Talks between Local 234 of the Transport Workers Union (TWU) and the Southeastern Pennsylvania Transportation Authority (SEPTA) broke off June 30 with management continuing to insist on major concessions. A strike involving 5, 500 SEPTA employees began June 1 and has shut down a transit system that serves 435,000 commuters daily.
Negotiations ended abruptly the evening of June 29 after six hours when Local 234 President Steve Brookens walked out, calling the talks 'a bust.' The breakdown followed eight consecutive days of talks. Talks resumed on June 30 with the participation of Joseph Raucher, head of the Philadelphia AFL-CIO, and Harry Lombardo, international vice President of the TWU. However the session ended at 4 PM with Brookens again announcing no progress.
After the failure of the talks a group of some 150 transit workers marched to picket the venue of a scheduled meeting of the site advisory committee of the Democratic National Committee.

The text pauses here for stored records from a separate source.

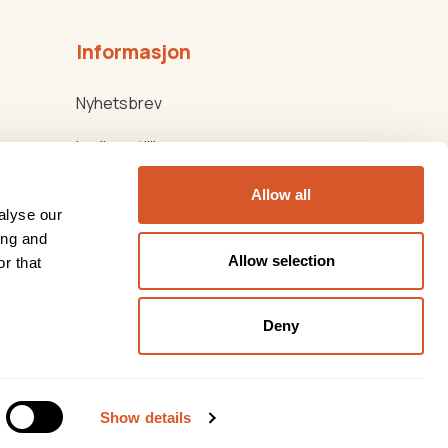
Informasjon
Nyhetsbrev
Ledige stillinger
Kjøps-/Leveringsbetingelser
Allow all
alyse our
Beauty Products
ing and
Allow selection
r that
Thorsen Biovital
Deny
Show details
kløsning
levert av
Multicase™ Norge AS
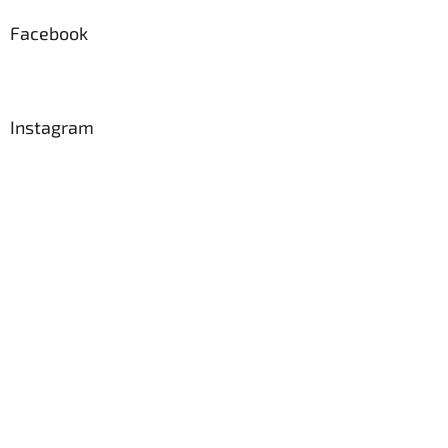
p
a
Facebook
t
í
Instagram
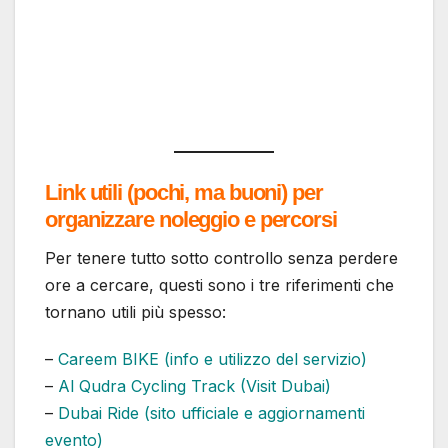
Link utili (pochi, ma buoni) per
organizzare noleggio e percorsi
Per tenere tutto sotto controllo senza perdere
ore a cercare, questi sono i tre riferimenti che
tornano utili più spesso:
–
Careem BIKE (info e utilizzo del servizio)
–
Al Qudra Cycling Track (Visit Dubai)
–
Dubai Ride (sito ufficiale e aggiornamenti
evento)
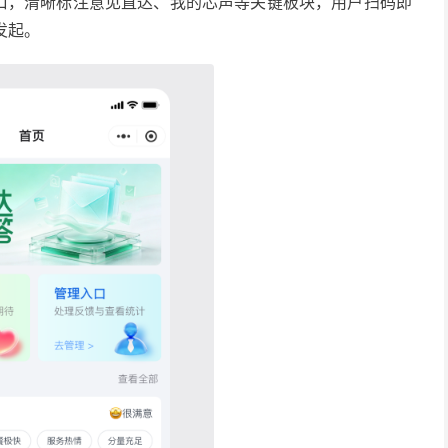
入口，清晰标注意见直达、我的芯声等关键板块，用户扫码即
发起。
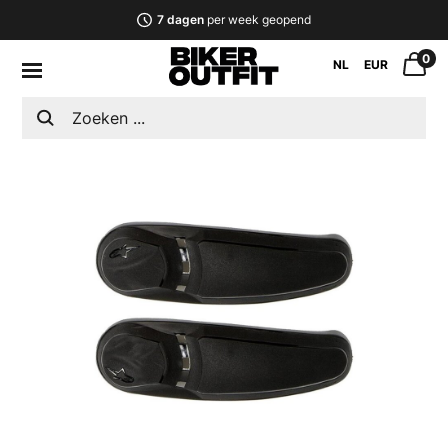
7 dagen
per week geopend
0
NL
EUR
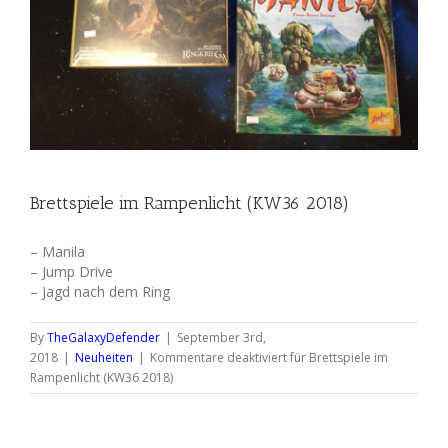
Brettspiele im Rampenlicht (KW36 2018)
– Manila
– Jump Drive
– Jagd nach dem Ring
By
TheGalaxyDefender
|
September 3rd,
2018
|
Neuheiten
|
Kommentare deaktiviert
für Brettspiele im
Rampenlicht (KW36 2018)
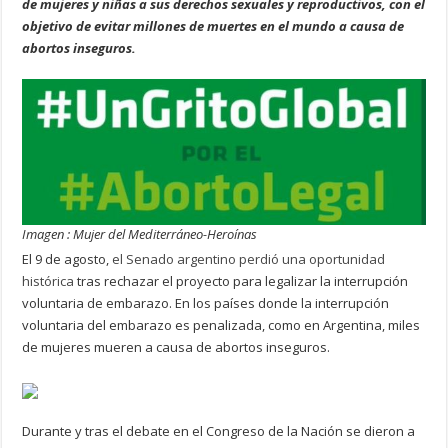
de mujeres y niñas a sus derechos sexuales y reproductivos, con el
objetivo de evitar millones de muertes en el mundo a causa de
abortos inseguros.
Imagen : Mujer del Mediterráneo-Heroínas
El 9 de agosto,
el Senado argentino perdió una oportunidad
histórica
tras rechazar el proyecto para legalizar la interrupción
voluntaria de embarazo. En los países donde la interrupción
voluntaria del embarazo es penalizada, como en Argentina, miles
de mujeres mueren a causa de abortos inseguros.
Durante y tras el debate en el Congreso de la Nación se dieron a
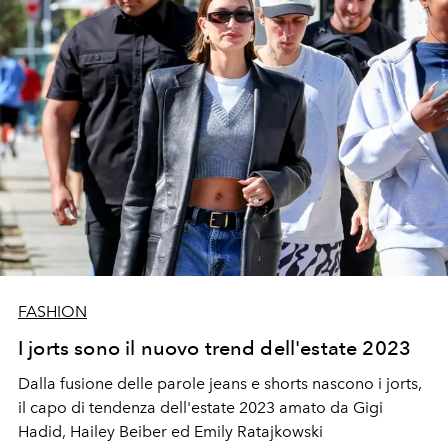
FASHION
I jorts sono il nuovo trend dell'estate 2023
Dalla fusione delle parole jeans e shorts nascono i jorts,
il capo di tendenza dell'estate 2023 amato da Gigi
Hadid, Hailey Beiber ed Emily Ratajkowski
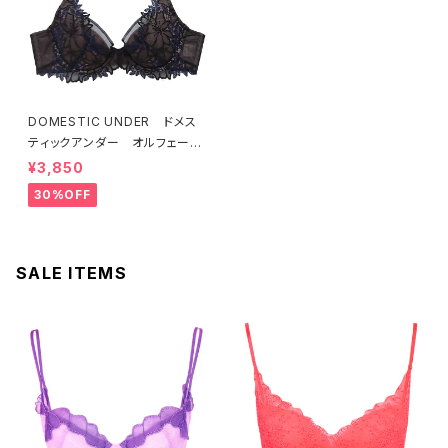
DOMESTIC UNDER ドメス
ティックアンダー オルフェーヴ
ル ブラジャー（ブラック）D225
¥3,850
4 送料無料
30%OFF
SALE ITEMS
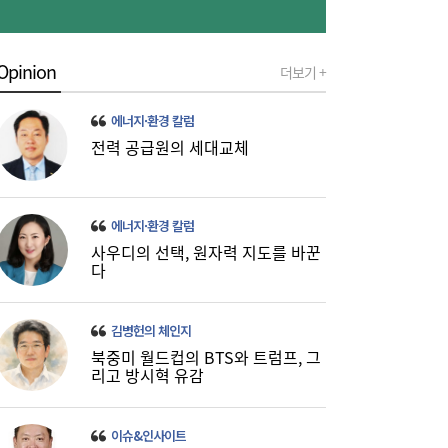
Opinion
더보기 +
금호석화, 2분기 영업익 5배 급증…3분기 수
19:24
익성은 ‘글쎄’
에너지·환경 칼럼
전력 공급원의 세대교체
에너지·환경 칼럼
사우디의 선택, 원자력 지도를 바꾼
다
진에어, 2Q 영업손실 731억…고유가 덫에
19:20
‘적자 전환’
김병헌의 체인지
북중미 월드컵의 BTS와 트럼프, 그
리고 방시혁 유감
이슈&인사이트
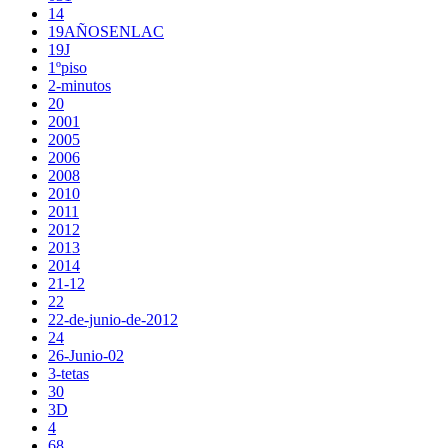
14
19AÑOSENLAC
19J
1ºpiso
2-minutos
20
2001
2005
2006
2008
2010
2011
2012
2013
2014
21-12
22
22-de-junio-de-2012
24
26-Junio-02
3-tetas
30
3D
4
68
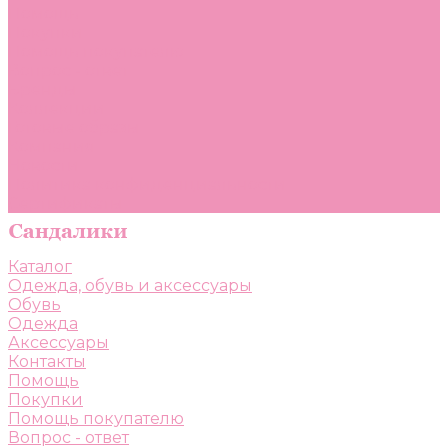
Помощь
Покупки
Помощь покупателю
Вопрос - ответ
Бренды
Коллекции
Готовые образы
Компания
Новости
Политика конфиденциальности
Сертификаты
Каталог
Одежда, обувь и аксессуары
Обувь
Одежда
Аксессуары
Контакты
Помощь
Покупки
Помощь покупателю
Вопрос - ответ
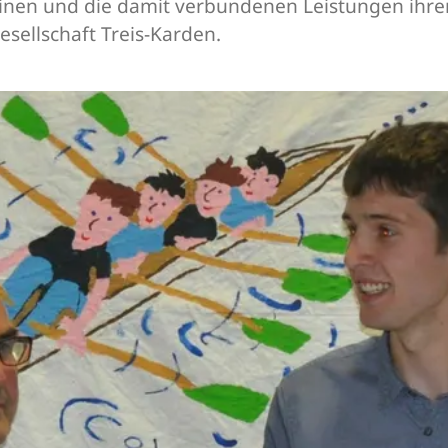
en und die damit verbundenen Leistungen ihrer 
esellschaft Treis-Karden.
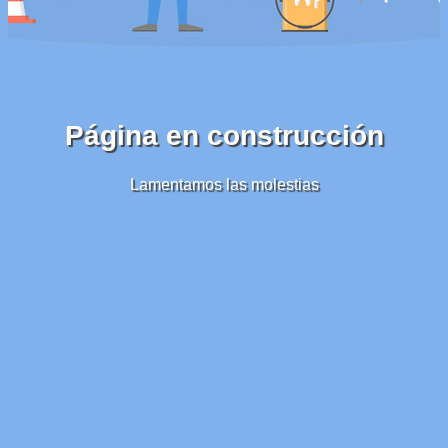
Página en construcción
Lamentamos las molestias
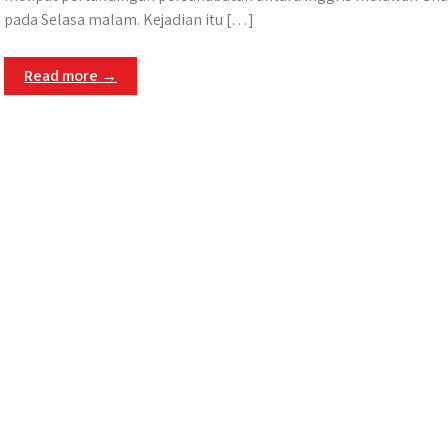
pada Selasa malam. Kejadian itu […]
Read more →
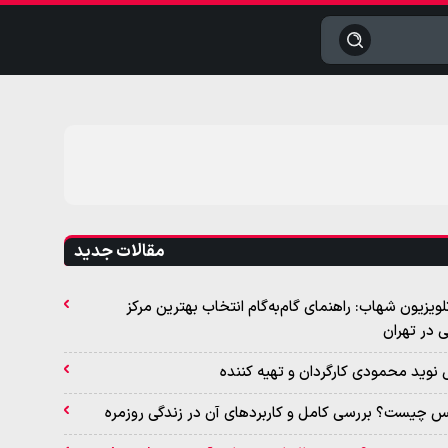
جستجو
مقالات جدید
لویزیون شهاب: راهنمای گام‌به‌گام انتخاب بهترین مرکز
در تهران
ی نوید محمودی کارگردان و تهیه کننده
 چیست؟ بررسی کامل و کاربردهای آن در زندگی روزمره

The committee had been scheduled to tour Philadelphia to assess prospects for its hosting the 2000 Democratic national convention. The TWU protest tied up traffic at the height of rush hour. In response DNC delegates left town, saying they would return after the strike was settled.
TWU officials blamed Philadelphia's Democratic mayor, Ed Rendell, and Democratic State Senator Vince Fumo for the failure of the negotiations. 'All of this has been brought about by a Democratic mayor and a Democratic state senator who over the last 10 days sought to create the impression that a settlement was at hand in order to defer any protests, pickets or other demonstrations while the DNC was in the city,' said TWU Local 234 business agent Bruce Bodner.
In response Fumo denounced Local 234, predicting that the strike would last until 'sometime in the fall or winter.' He has backed plans by SEPTA management to restart some trains using supervisory personnel.
Both sides had been reporting 'modest' progress prior to this week's talks, but SEPTA's demand for concessions hardened when TWU officials over the weekend backed off from a much publicized threat to shut down regional rail lines which link the city and suburbs. These rail lines have been key to SEPTA's plans to undermine the strike. SEPTA has brought in rail cars from as far away as Virginia, enabling it to carry 135,000 passengers on these lines daily, up from 90,000 before the strike.
According to Brookens, SEPTA is demanding $15 million in savings from the workers and has rejected an offer that would have cost the same as the previous three-year contract. Brookens said, 'We have made a contract proposal that is zero cost to SEPTA. That means there would be no increase in fares, no decrease in service, and SEPTA has rejected that ... There's nothing further to discuss.' Brookens did not disclose what changes in pensions and benefits the union had agreed to.
The TWU filed papers June 29 in Pennsylvania State Supreme Court opposing the city council's request for court-supervised, round-the-clock negotiations. City Council President John Street filed the suit Friday.